Table 17.2 Examples of drugs commonly used in the management of patients with systemic lupus erythematosus, including the indication and disease process being treated

Background

The antiphospholipid syndrome (APS) is defined as a clinical syndrome characterized by a tendency to recurrent thrombosis (arterial or venous) and/or pregnancy morbidity associated with persistently raised levels of antibodies to phospholipid-related proteins.

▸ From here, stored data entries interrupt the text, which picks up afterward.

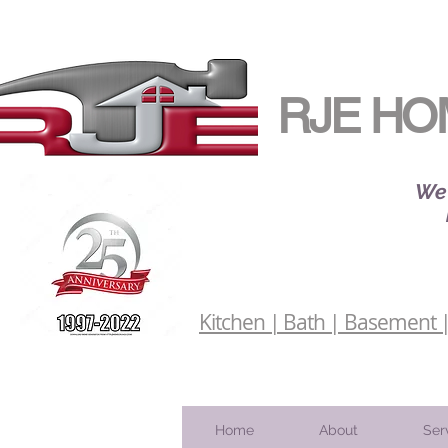
RJE HO
We 
Kitchen | Bath | Basement | 
Home
About
Ser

Antiphospholipid antibodies have been formally studied and delineated as recently as the early 1980s. However, an associated test for the lupus anticoagulant (LAC) was described in the early 1950s. This functional test is an in vitro assay in which a phospholipid-dependent coagulation test is prolonged (e.g. activated partial thromboplastin time, Russell’s viper venom test, etc.). This prolongation cannot be corrected by the addition of normal plasma (which excludes a clotting factor deficiency). In contrast, however, adding phospholipid in excess to the mixture will normalize the test. Although the in vitro phenomenon is that of prolongation of a clotting time, the lupus anticoagulant test actually reflects a prothrombotic tendency. It was first described in the context of SLE, but the lupus anticoagulant can also be observed in patients who do not have SLE.

Clinical features (Table 17.3)

Vascular thrombosis

Thrombosis associated with APS can occur in any part of the circulation. The most important thrombotic complications include deep vein thrombosis and pulmonary embolism as well as stroke (Fig. 17.4), myocardial infarction and retinal artery occlusion. Untreated, there is a high risk of recurrent thrombotic events and, indeed, a careful clinical history may reveal previous unexplained thrombotic episodes in the distant past. Patients with APS can experience thrombosis on the venous and arterial side of the circulation, although it is more common for recurrent thrombosis to occur on the same side of the circulation as the previous thrombosis.

Table 17.3 Summary of the Sapporo criteria for the classification of antiphospholipid syndrome

FIGURE 17.4 Magnetic resonance image of the brain in a patient with systemic lupus erythematosus and secondary antiphospholipid syndrome. The scan demonstrates significant cerebral atrophy as well as several areas of infarction from previous thrombotic episodes (strokes)

Other clinical features

Approximately one-third of patients with APS have thrombocytopenia, which is usually a chronic stable thrombocytopenia (50–150 × 10⁹/l). In addition, about 15% also have a Coombs-positive haemolytic anaemia. Cutaneous features associated with APS include livedo reticularis (Fig. 17.5), superficial thrombophlebitis and chronic leg ulcers. On careful screening, patients with APS frequently have thickening of cardiac valves, and 20–30% may have clinical evidence of mitral valve prolapse. In the central nervous system, clinical syndromes such as transverse myelitis, chorea and migraine may occur. It is, however, unclear whether these are primarily thrombotic in nature or whether they represent a separate pathogenic mechanism. Occasionally patients can present with thrombosis in multiple vascular beds. This ‘catastrophic’ antiphospholipid syndrome is difficult to recognize clinically and is associated with a high mortality rate.

FIGURE 17.5 Livedo reticularis rash in a patient with antiphospholipid syndrome. The rash has a bluish purple reticular pattern, which does not improve in a warm environment

Classification

The initial descriptions of APS occurred in the context of SLE. APS may also be a complicating feature of other autoimmune diseases, such as rheumatoid arthritis and Sjögren syndrome. In this context the term secondary APS is usually employed. The majority of patients with APS do not have any other systemic autoimmune condition, and these are described as having primary APS.

Management

APS is only one cause of recurrent thrombosis or miscarriage. Careful evaluation should, therefore, be undertaken to identify other causes of thrombosis, e.g. Factor V Leiden, protein C and protein S deficiencies. Similarly, for recurrent miscarriage other causes, e.g. hormonal, anatomical and chromosomal causes, should be actively excluded. APS will constitute anything from 5% to 30% of such cases.